8) Détermination philosophique. L’odorat en clé de don

Affrontons-nous pour finir à la question : dans la perspective d’une anthropologie de l’homme-don, c’est-à-dire de l’homme comme être d’amour-don, qu’est-ce qui caractérise en propre l’odorat ?

L’odeur épouse les trois moments du don, mais non sans une originalité singulière.

a) L’autocommunication de l’odeur

1’) La diffusion

L’odeur est d’abord une incarnation de la loi d’autocommunication. En effet, avant toutes choses, l’odeur est une émanation matérielle de l’« objet », en l’occurrence ici de la personne. Bien des auteurs l’ont noté : « L’odeur est un débordement sensible du corps hors des frontières de la peau [11] » ; « En se diffusant, le parfum forme un halo autour de la personne qu’il prolonge et magnifie [12] » ; « L’odeur d’un corps, c’est ce corps lui-même que nous aspirons par la bouche, le nez, que nous possédons d’un seul coup comme sa substance la plus secrète et pour tout dire sa nature [13] ». Et cela vaut même pour l’odeur d’un objet : « Parfois on trouve un vieux flacon qui se souvient / D’où jaillit toute vive une âme qui revient [14] » ; « Un invincible arôme hante l’armoire et le tiroir, / Pénètre en une chose qui nous sert, insinue dans les draps pliés / Ce qui des roses nous saisit, ce qui dans les roses sombra [15] ».

Plus encore, l’odeur émane du corps d’autrui non pas physiquement, mais chimiquement. Or, alors que le devenir physique est seulement un déplacement, le devenir chimique est une altération. Autrement dit, une odeur provient de molécules qui échappent à l’être odorant.
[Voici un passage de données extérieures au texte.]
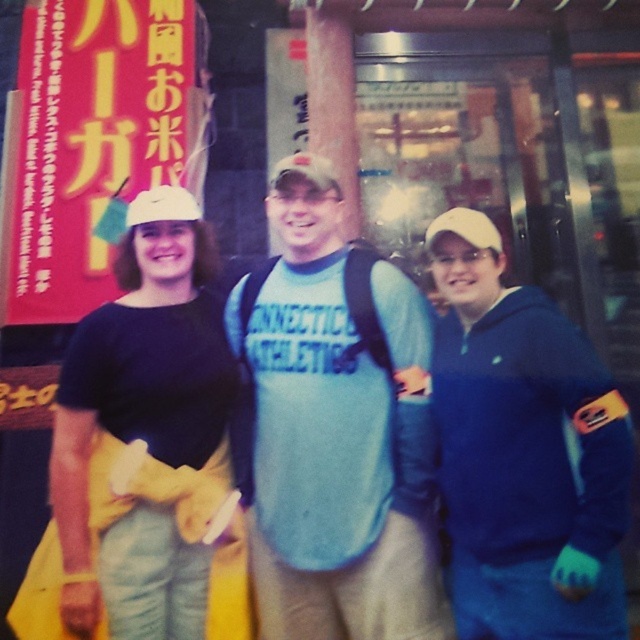 Question: Does matte black shirt at center appear over white matte baseball cap at center?

Choices:
 (A) no
 (B) yes

Answer: (A)

Question: From the image, what is the correct spatial relationship of blue fleece jacket at center in relation to white matte baseball cap at center?

Choices:
 (A) below
 (B) above

Answer: (A)

Question: Which of the following is the farthest from the observer?

Choices:
 (A) matte black shirt at center
 (B) white matte baseball cap at center
 (C) blue fleece jacket at center
 (D) blue cotton t-shirt at center

Answer: (B)

Question: Observing the image, what is the correct spatial positioning of matte black shirt at center in reference to white matte baseball cap at center?

Choices:
 (A) left
 (B) right

Answer: (A)

Question: Which point appears farthest from the camera in this image?

Choices:
 (A) (500, 387)
 (B) (179, 189)

Answer: (B)

Question: Based on their relative distances, which object is farther from the blue fleece jacket at center?

Choices:
 (A) white matte baseball cap at center
 (B) matte black shirt at center
 (C) blue cotton t-shirt at center

Answer: (A) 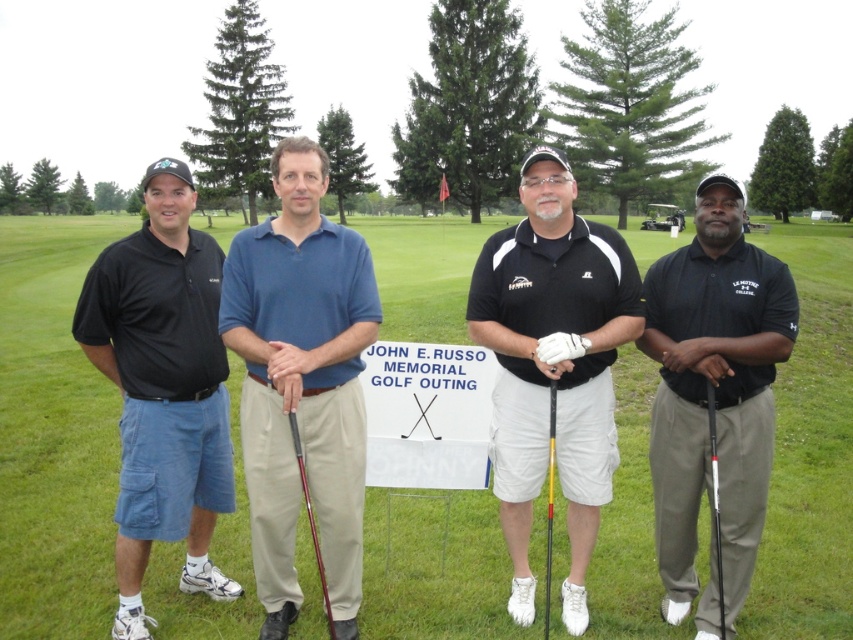 Who is more forward, (151, 212) or (548, 630)?

Point (548, 630) is more forward.

Based on the photo, between black cotton polo shirt at left and yellow matte golf club at center, which one appears on the left side from the viewer's perspective?

From the viewer's perspective, black cotton polo shirt at left appears more on the left side.

Who is more distant from viewer, (96, 259) or (548, 435)?

The point (96, 259) is behind.

Where is `black cotton polo shirt at left`? black cotton polo shirt at left is located at coordinates (163, 388).

Does blue cotton polo shirt at center have a lesser width compared to black cotton polo shirt at left?

Yes, blue cotton polo shirt at center is thinner than black cotton polo shirt at left.

Which of these two, blue cotton polo shirt at center or black cotton polo shirt at left, stands shorter?

blue cotton polo shirt at center is shorter.

Describe the element at coordinates (300, 381) in the screenshot. I see `blue cotton polo shirt at center` at that location.

Locate an element on the screen. The height and width of the screenshot is (640, 853). blue cotton polo shirt at center is located at coordinates [x=300, y=381].

Does green grass at center lie in front of white matte golf club at center?

No, it is behind white matte golf club at center.

Is green grass at center further to camera compared to white matte golf club at center?

Yes, green grass at center is behind white matte golf club at center.

Between point (18, 536) and point (714, 524), which one is positioned in front?

Point (714, 524) is in front.

Find the location of `green grass at center`. green grass at center is located at coordinates (53, 435). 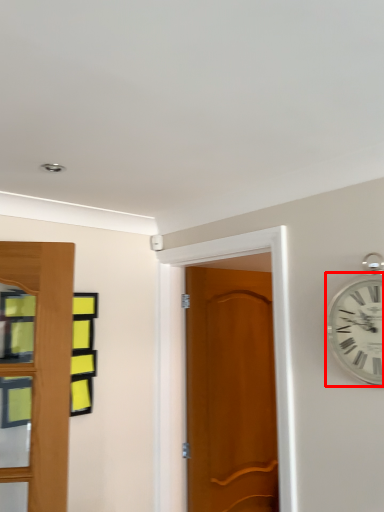 Question: From the image's perspective, what is the correct spatial positioning of wall clock (annotated by the red box) in reference to door?

Choices:
 (A) below
 (B) above

Answer: (B) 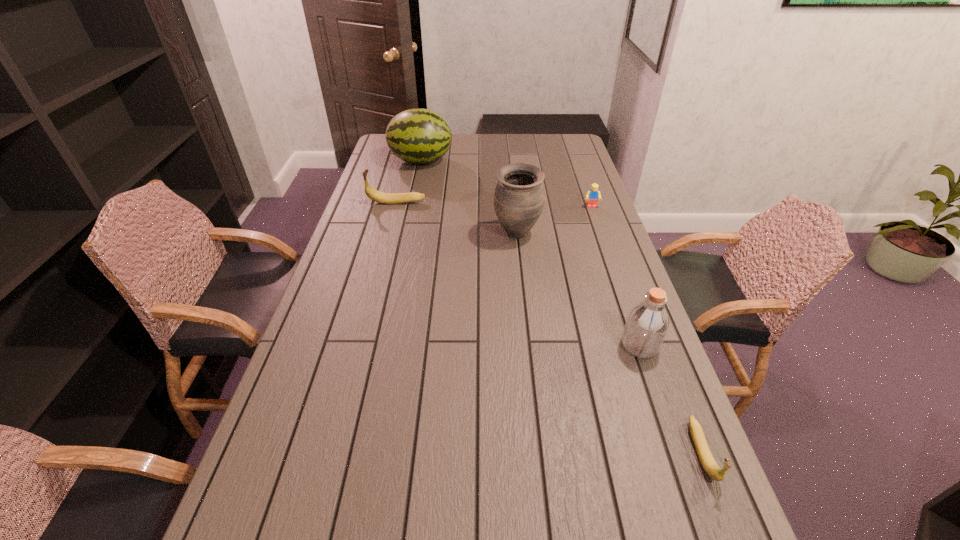 Image resolution: width=960 pixels, height=540 pixels. Find the location of `Lego at the right edge`. Lego at the right edge is located at coordinates (593, 194).

Where is `object situated at the far left corner`? Image resolution: width=960 pixels, height=540 pixels. object situated at the far left corner is located at coordinates (420, 136).

At what (x,y) coordinates should I click in order to perform the action: click on object that is at the near right corner. Please return your answer as a coordinate pair (x, y). Looking at the image, I should click on (710, 466).

Find the location of a particular element. blank area at the far edge is located at coordinates (504, 144).

Where is `free space at the left edge of the desktop`? This screenshot has width=960, height=540. free space at the left edge of the desktop is located at coordinates (381, 167).

Locate an element on the screen. free space at the right edge of the desktop is located at coordinates (574, 169).

At what (x,y) coordinates should I click in order to perform the action: click on free space between the Lego and the fifth farthest object. Please return your answer as a coordinate pair (x, y). Looking at the image, I should click on (615, 276).

Identify the location of free space that is in between the nearest object and the fourth farthest object. This screenshot has width=960, height=540. (610, 343).

Where is `vacant space in between the fourth farthest object and the watermelon`? The height and width of the screenshot is (540, 960). vacant space in between the fourth farthest object and the watermelon is located at coordinates tap(468, 198).

Identify the location of empty space between the watermelon and the left banana. The height and width of the screenshot is (540, 960). coord(409,181). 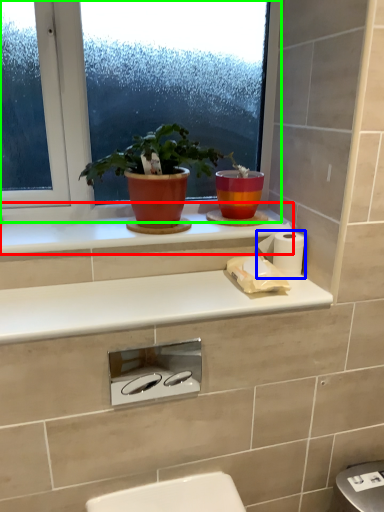 Question: Based on their relative distances, which object is nearer to window sill (highlighted by a red box)? Choose from toilet paper (highlighted by a blue box) and window (highlighted by a green box).

Choices:
 (A) toilet paper
 (B) window

Answer: (B) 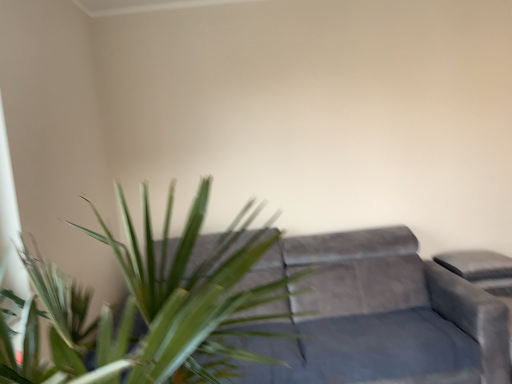 This screenshot has height=384, width=512. What do you see at coordinates (376, 315) in the screenshot?
I see `velvet grey couch at center` at bounding box center [376, 315].

Find the location of a particular element. velvet grey couch at center is located at coordinates (376, 315).

The height and width of the screenshot is (384, 512). I want to click on velvet grey couch at center, so click(376, 315). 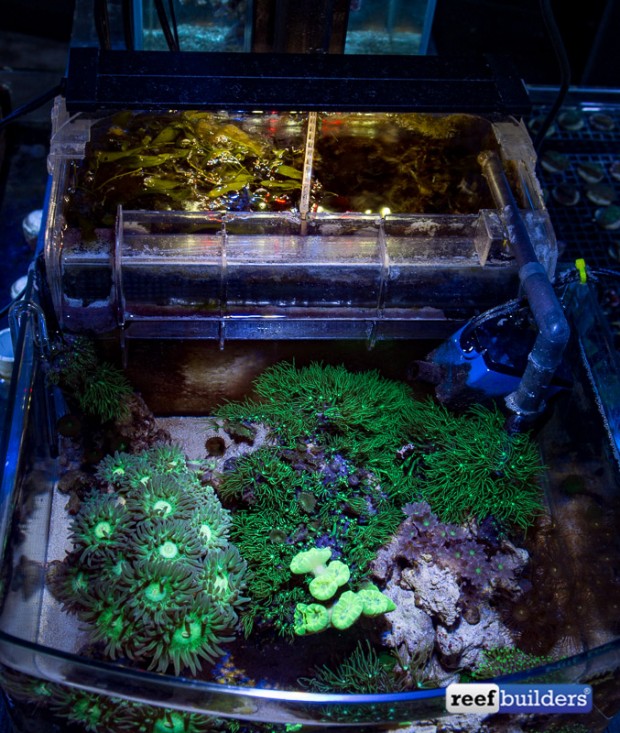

Donc, si faible soit le nombre de molécules émises, si infime soit la signature détectée par un chromatographe en phase gazeuse, le donateur odoriférant n’en a pas moins donné de son être, arraché à sa substance quelque chose de son intégrité. Si minime soit le cadeau du parfum ou du fumet, il est une déperdition irréversible. Alors que, par la couleur, le son ou la caresse, la substance sensible n’abandonne rien en se donnant, l’odorant, lui, paie de sa substance, il consent à se livrer en s’altérant.

2’) La gratuité

Le parfum est un don gratuit. Voilà pourquoi, tout à l’inverse, l’avare le déteste. C’est ce que rapporte l’événement tristement célèbre de l’onction de Béthanie où Judas, tout en dévoilant sa vénalité, se dissimule dans un mensonge.

 

« Marie avait pris une livre d’un parfum très pur et de très grande valeur ; elle versa le parfum sur les pieds de Jésus, qu’elle essuya avec ses cheveux ; la maison fut remplie de l’odeur du parfum. Judas Iscariote, l’un de ses disciples, celui qui allait le livrer, dit alors : ‘Pourquoi n’a-t-on pas vendu ce parfum pour trois cents pièces d’argent, que l’on aurait données à des pauvres ?’ Il parla ainsi, non par souci des pauvres, mais parce que c’était un voleur: comme il tenait la bourse commune, il prenait ce que l’on y mettait [16] ».

 

De même, ce type social qu’est le bourgeois replié sur son ego et son argent déteste le parfum : « Le parfum est immoral pour le bourgeois, car par essence il se dilapide et part en fumée. Il symbolise la perte et le gâchis [17] ».

3’) La symbolisation de la personne

Non seulement l’odeur concrétise la loi de gratuite autodonation, mais elle incarne aussi la loi de symbolisation. De fait, elle dit à l’être sentant quelque chose de l’être senti. Et c’est l’une des merveilles, voire l’un des paradoxes de l’odorat : que si peu donne tant ; qu’un cadeau si (apparemment) superficiel offre si profond ; qu’un prélèvement si minime permette l’accès au tout.

Voilà pourquoi la légende attribuait à Alexandre le Grand, que l’on considérait comme divin, « une odeur suave [18] ». En effet, il existe une nécessaire proportion entre l’odeur et l’odorant qu’elle symbolise, qu’elle représente.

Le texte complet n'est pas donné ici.